Association of Long-term Antiseizure Medication Use and Incident Type 2 Diabetes Mellitus.

Neurology

From the Section of Epilepsy (W.-E.J.T., C.-W.C., C.-J.L., S.-N.L.), Department of Neurology, Chang Gung Memorial Hospital Linkou Medical Center, and Chang Gung University College of Medicine; PhD Program in Biomedical Engineering (W.-E.J.T.), Chang Gung University; Division of Endocrinology and Metabolism (J.-S.H.), Department of Internal Medicine, Linkou Chang Gung Memorial Hospital; and Center for Big Data Analytics and Statistics (P.-C.K.), Chang Gung Memorial Hospital, Taoyuan, Taiwan.

Published: May 2023

Background And Objectives: Diabetes mellitus (DM) contributes significantly to metabolic syndrome and cardiovascular events, and it may be a comorbidity of epilepsy. The objective of this study was to investigate whether long-term antiseizure medication (ASM) use is associated with the risk of developing type 2 diabetes.
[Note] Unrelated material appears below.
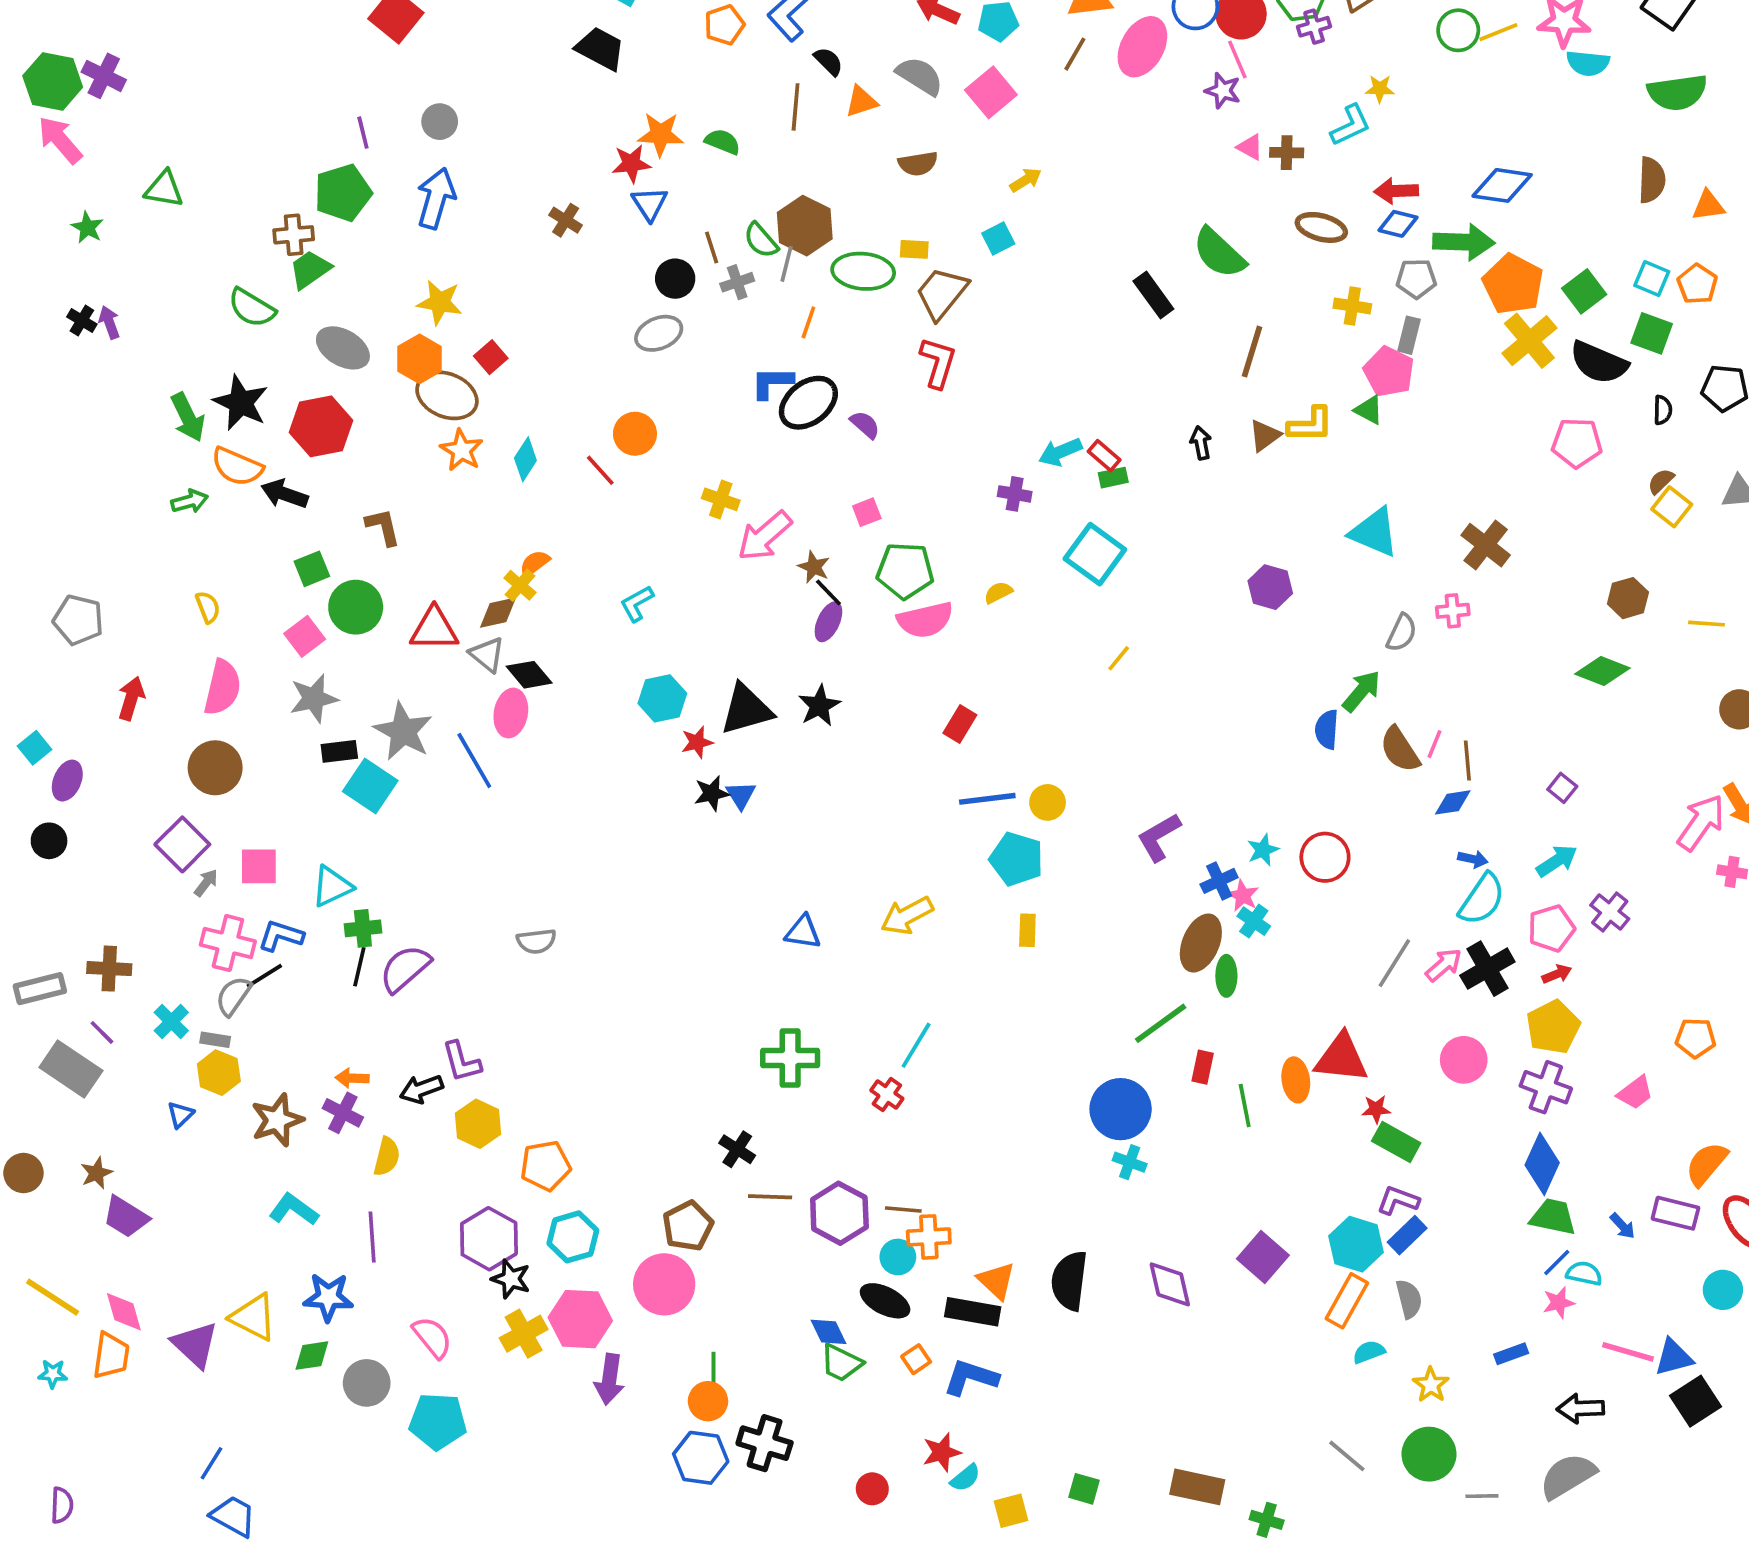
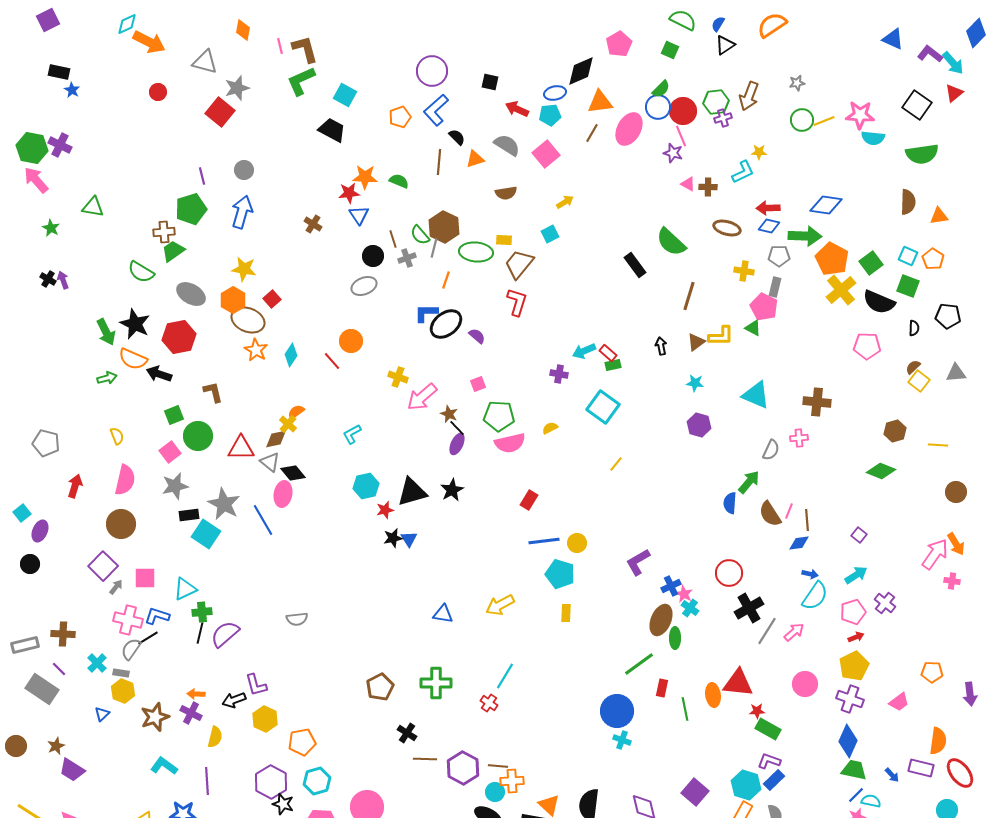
brown cross: (1486, 545) -> (817, 402), turned -32
cyan star: (1263, 850) -> (695, 383), moved, turned 30
black cross: (1487, 969) -> (749, 608), moved
orange semicircle: (1706, 1164) -> (938, 741), turned 148
brown pentagon: (688, 1226) -> (380, 687), moved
Methods: We analyzed data from the Chang Gung Research Database. Patients aged ≥45 years who received ASM treatment from January 2001 to May 2019 were identified. Patients with DM-associated diseases and short-term ASM use were excluded. The patients were classified into nonenzyme interaction, enzyme-inducing, enzyme-inhibiting, and mixed ASM groups. The rate of incident diabetes associated with individual ASM was further analyzed. Propensity score weighting was performed to balance between-group differences. Analyses were conducted with Cox proportional regression models and stabilized inverse probability of treatment weighting (IPTW). Hazard ratios (HRs) were calculated at 3, 4, 6, and 9 years after the index date and the end of follow-up.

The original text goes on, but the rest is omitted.